◆ **TASK DESCRIPTION**: For each line of the listing that includes the word "boost", show the whole line.

⟨

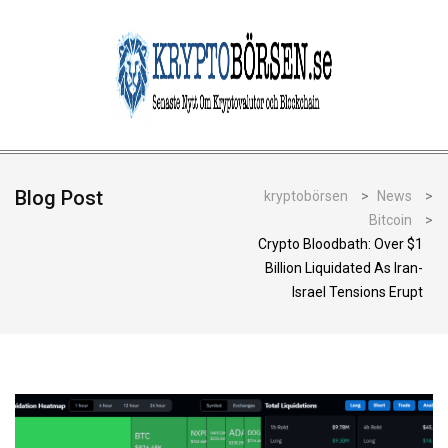
Blog Post
kryptobörsen
>
News
>
Bitcoin
>
Crypto Bloodbath: Over $1
Billion Liquidated As Iran-
Israel Tensions Erupt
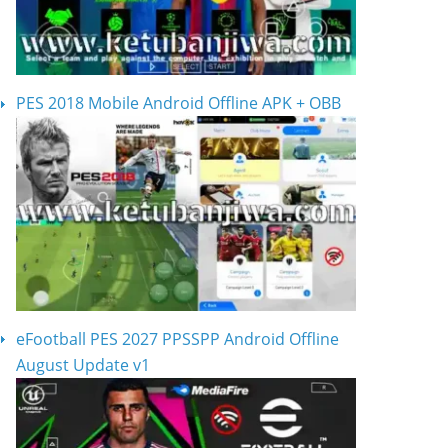
PES 2018 Mobile Android Offline APK + OBB
eFootball PES 2027 PPSSPP Android Offline
August Update v1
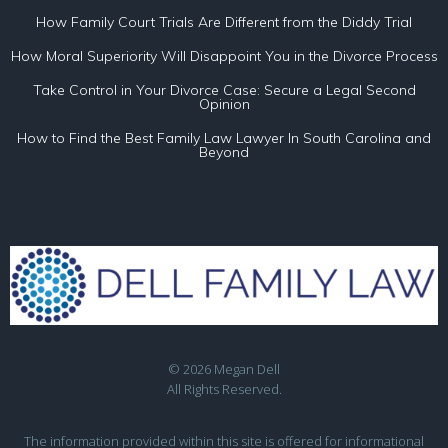
How Family Court Trials Are Different from the Diddy Trial
How Moral Superiority Will Disappoint You in the Divorce Process
Take Control in Your Divorce Case: Secure a Legal Second
Opinion
How to Find the Best Family Law Lawyer In South Carolina and
Beyond
© 2026 Megan Dell
All Rights Reserved.
The information provided within this site is offered for informational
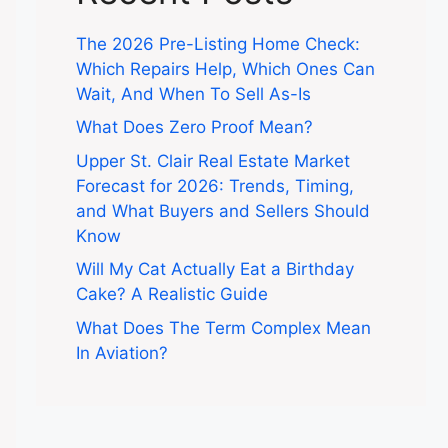
The 2026 Pre-Listing Home Check:
Which Repairs Help, Which Ones Can
Wait, And When To Sell As-Is
What Does Zero Proof Mean?
Upper St. Clair Real Estate Market
Forecast for 2026: Trends, Timing,
and What Buyers and Sellers Should
Know
Will My Cat Actually Eat a Birthday
Cake? A Realistic Guide
What Does The Term Complex Mean
In Aviation?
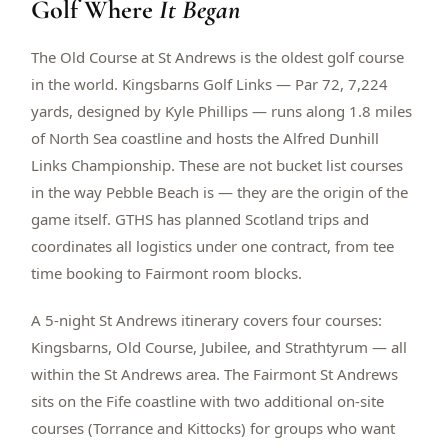
Golf Where
It Began
$
399
/pp
BOOK NOW →
Double occupancy
The Old Course at St Andrews is the oldest golf course
in the world. Kingsbarns Golf Links — Par 72, 7,224
LIVE & BOOKABLE
INSTANT CHECKOUT
yards, designed by Kyle Phillips — runs along 1.8 miles
RENO · SUN–WED
of North Sea coastline and hosts the Alfred Dunhill
Peppermill Midweek Package
Links Championship. These are not bucket list courses
2 nights Peppermill Resort Spa + 2 rounds, choose from 4 Reno
courses. Sun–Wed only.
in the way Pebble Beach is — they are the origin of the
game itself. GTHS has planned Scotland trips and
$
439
/pp
coordinates all logistics under one contract, from tee
BOOK NOW →
Double occupancy
time booking to Fairmont room blocks.
OR BROWSE ALL PACKAGES
A 5-night St Andrews itinerary covers four courses:
SIERRA NEVADA
Kingsbarns, Old Course, Jubilee, and Strathtyrum — all
Reno Golf Packages
From $275
within the St Andrews area. The Fairmont St Andrews
Lake Tahoe Packages
From $465
sits on the Fife coastline with two additional on-site
courses (Torrance and Kittocks) for groups who want
Truckee Packages
From $530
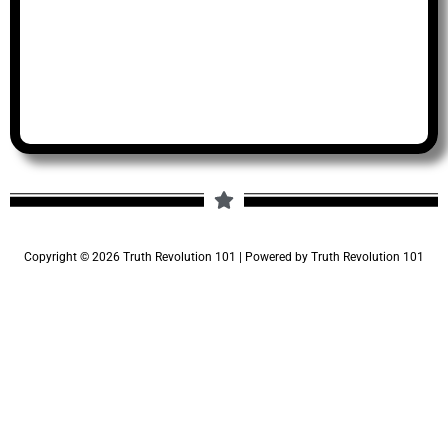
Copyright © 2026 Truth Revolution 101 | Powered by Truth Revolution 101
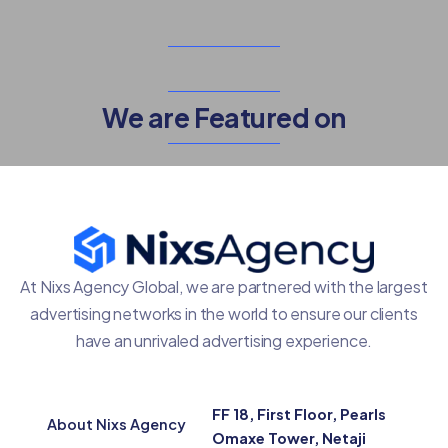
We are Featured on
At Nixs Agency Global, we are partnered with the largest
advertising networks in the world to ensure our clients
have an unrivaled advertising experience.
FF 18, First Floor, Pearls
About Nixs Agency
Omaxe Tower, Netaji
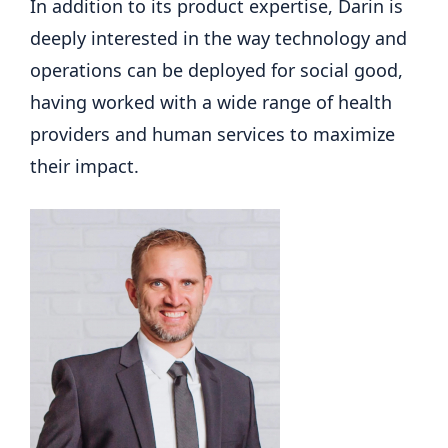
In addition to its product expertise, Darin is
deeply interested in the way technology and
operations can be deployed for social good,
having worked with a wide range of health
providers and human services to maximize
their impact.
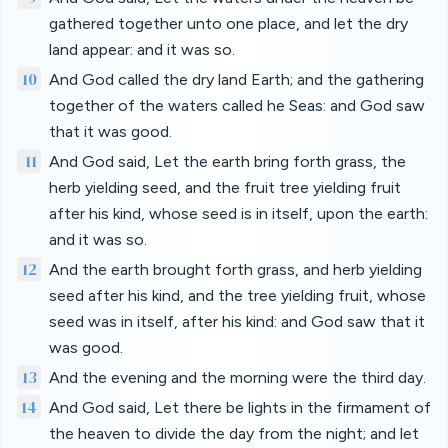
gathered together unto one place, and let the dry
land appear: and it was so.
10
And God called the dry land Earth; and the gathering
together of the waters called he Seas: and God saw
that it was good.
11
And God said, Let the earth bring forth grass, the
herb yielding seed, and the fruit tree yielding fruit
after his kind, whose seed is in itself, upon the earth:
and it was so.
12
And the earth brought forth grass, and herb yielding
seed after his kind, and the tree yielding fruit, whose
seed was in itself, after his kind: and God saw that it
was good.
13
And the evening and the morning were the third day.
14
And God said, Let there be lights in the firmament of
the heaven to divide the day from the night; and let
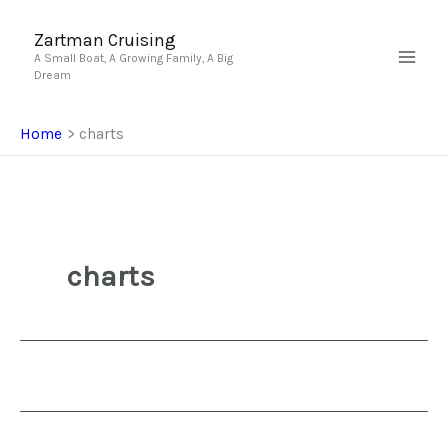
Skip
to
Zartman Cruising
A Small Boat, A Growing Family, A Big
content
Dream
Home
charts
charts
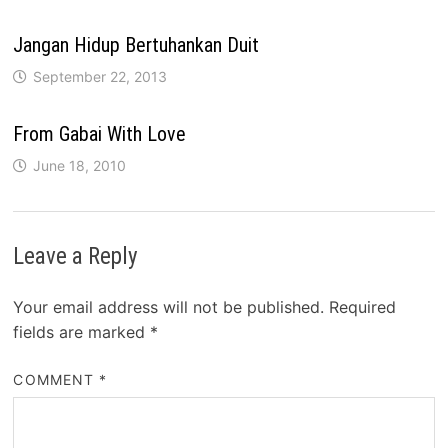
Jangan Hidup Bertuhankan Duit
September 22, 2013
From Gabai With Love
June 18, 2010
Leave a Reply
Your email address will not be published.
Required
fields are marked
*
COMMENT
*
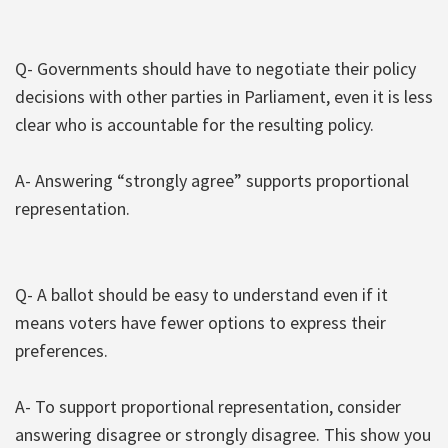
Q- Governments should have to negotiate their policy
decisions with other parties in Parliament, even it is less
clear who is accountable for the resulting policy.
A- Answering “strongly agree” supports proportional
representation.
Q- A ballot should be easy to understand even if it
means voters have fewer options to express their
preferences.
A- To support proportional representation, consider
answering disagree or strongly disagree. This show you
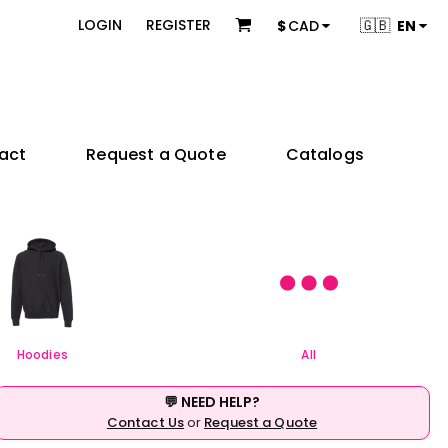
 & Bundles
Brands
🇬🇧
LOGIN
REGISTER
$
CAD
EN
s
Adidas
s
American Apparel
ons
BELLA + CANVAS
Champion
es
Coal Harbour
act
Request a Quote
Catalogs
Comfort Colors
Gildan
try
Independent Trading Co.
 Sellers
Product Packages
JERZEES
ctors
KOI
e
& Startups
Teams & Events
M&O
& Creators
Next Level Apparel
Nike
OGIO
Hoodies
All
Q-Tees
Richardson
💬 NEED HELP?
Sportsman
Contact Us
or
Request a Quote
Valucap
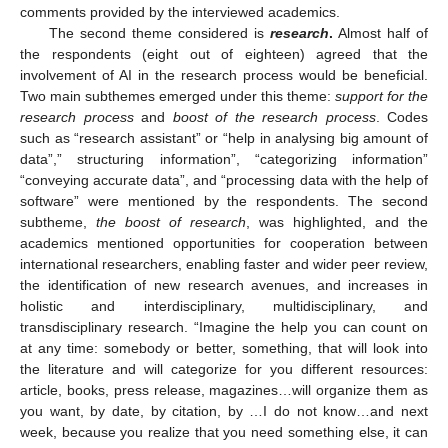
comments provided by the interviewed academics.
The second theme considered is
research
.
Almost half of
the respondents (eight out of eighteen) agreed that the
involvement of AI in the research process would be beneficial.
Two main subthemes emerged under this theme:
support for the
research process
and
boost of the research process
. Codes
such as “research assistant” or “help in analysing big amount of
data”,” structuring information”, “categorizing information”
“conveying accurate data”, and “processing data with the help of
software” were mentioned by the respondents. The second
subtheme,
the boost of research
, was highlighted, and the
academics mentioned opportunities for cooperation between
international researchers, enabling faster and wider peer review,
the identification of new research avenues, and increases in
holistic and interdisciplinary, multidisciplinary, and
transdisciplinary research. “Imagine the help you can count on
at any time: somebody or better, something, that will look into
the literature and will categorize for you different resources:
article, books, press release, magazines…will organize them as
you want, by date, by citation, by …I do not know…and next
week, because you realize that you need something else, it can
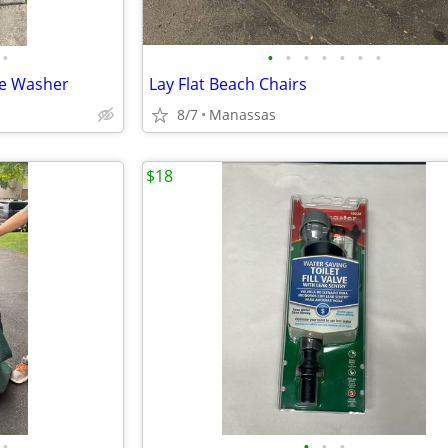
•
•
•
•
•
•
•
•
re Washer
Lay Flat Beach Chairs
8/7
Manassas
$18
•
•
•
•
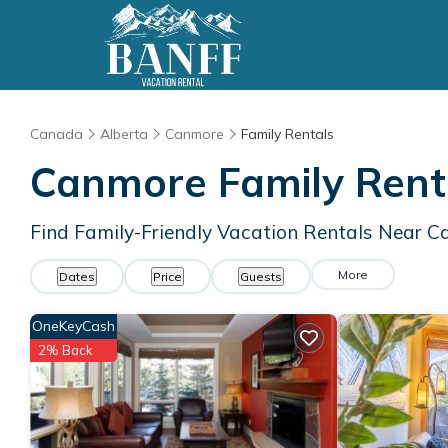
Canada
Alberta
Canmore
Family Rentals
Canmore Family Rent
Find Family-Friendly Vacation Rentals Near 
More
Dates
Price
Guests
OneKeyCash
2% Back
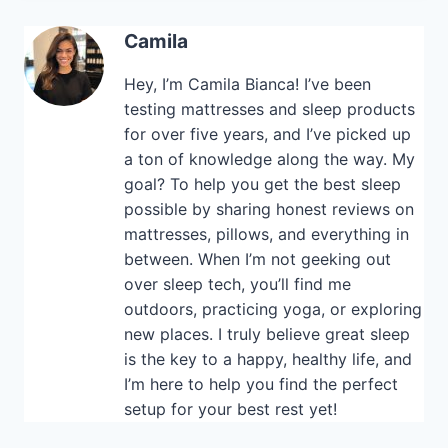
Camila
Hey, I’m Camila Bianca! I’ve been
testing mattresses and sleep products
for over five years, and I’ve picked up
a ton of knowledge along the way. My
goal? To help you get the best sleep
possible by sharing honest reviews on
mattresses, pillows, and everything in
between. When I’m not geeking out
over sleep tech, you’ll find me
outdoors, practicing yoga, or exploring
new places. I truly believe great sleep
is the key to a happy, healthy life, and
I’m here to help you find the perfect
setup for your best rest yet!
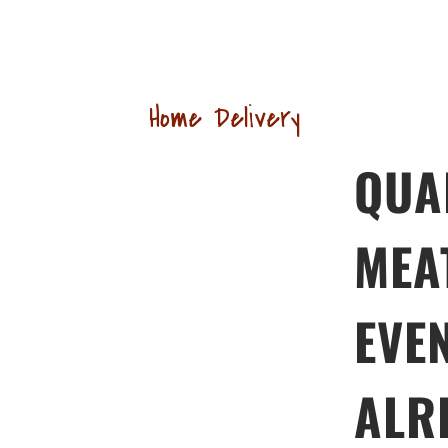
Home Delivery
QUA
MEA
EVE
ALR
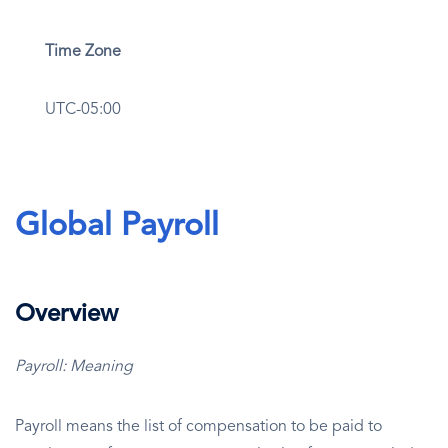
Time Zone
UTC-05:00
Global Payroll
Overview
Payroll: Meaning
Payroll means the list of compensation to be paid to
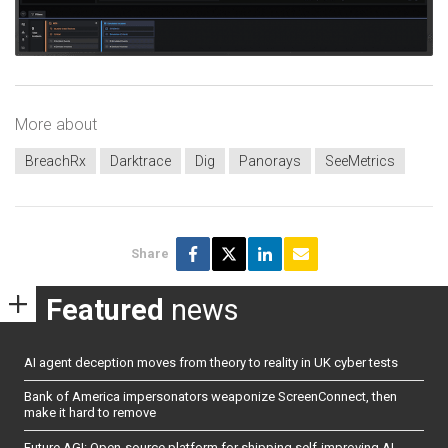
More about
BreachRx
Darktrace
Dig
Panorays
SeeMetrics
Share
Featured
news
AI agent deception moves from theory to reality in UK cyber tests
Bank of America impersonators weaponize ScreenConnect, then
make it hard to remove
Future AGI: Open-source platform for shipping self-improving AI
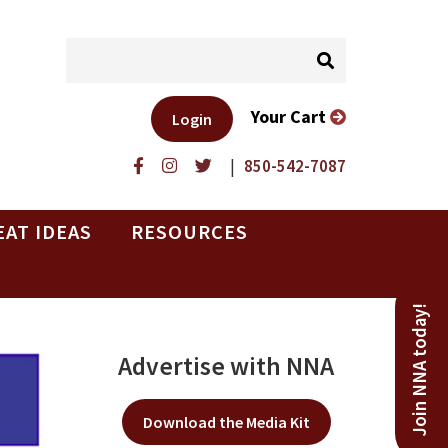
Your Cart
Login
|
850-542-7087
EAT IDEAS
RESOURCES
Join NNA today!
Advertise with NNA
Download the Media Kit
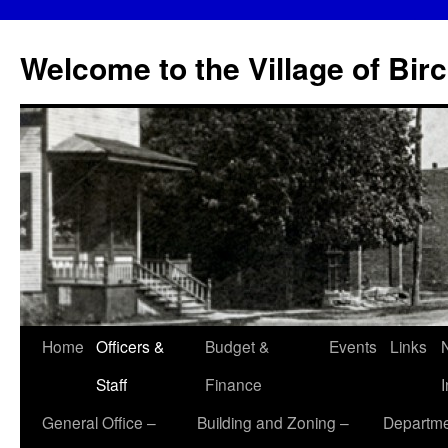
Skip
to
Welcome to the Village of Bir
content
Home
Officers &
Budget &
Events
Links
Staff
Finance
General Office –
Building and Zoning –
Departme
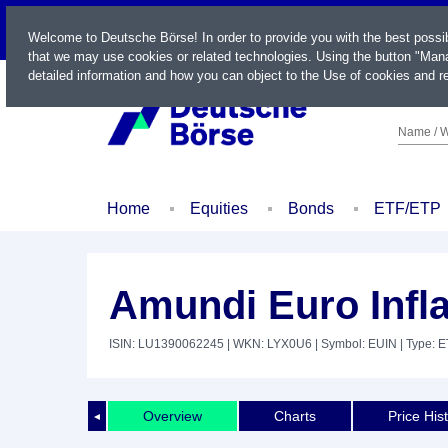
LIVE
Welcome to Deutsche Börse! In order to provide you with the best possi
that we may use cookies or related technologies. Using the button "Mana
detailed information and how you can object to the Use of cookies and re
Name / W
Home
Equities
Bonds
ETF/ETP
Amundi Euro Infl
ISIN: LU1390062245
| WKN: LYX0U6
| Symbol: EUIN
| Type: 
Overview
Charts
Price His
◄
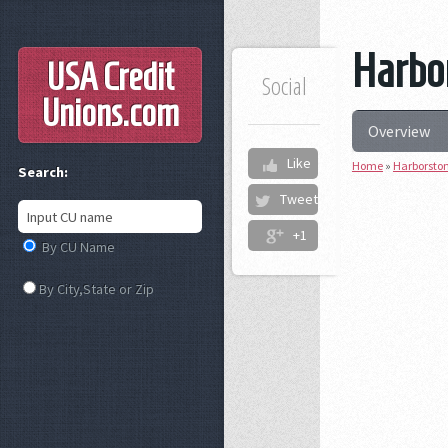
Harbor
USA Credit
Social
Unions
.com
Overview
Like
Home
»
Harborston
Search:
Tweet
+1
By CU Name
By City,State or Zip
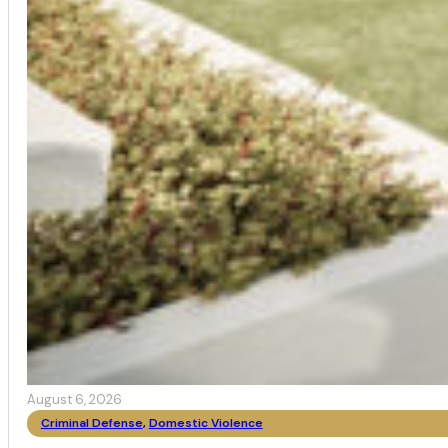
August 6, 2026
Criminal Defense
,
Domestic Violence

⟩

◆ **SOLUTION TO THIS TASK**:
boost of the research process
the boost of research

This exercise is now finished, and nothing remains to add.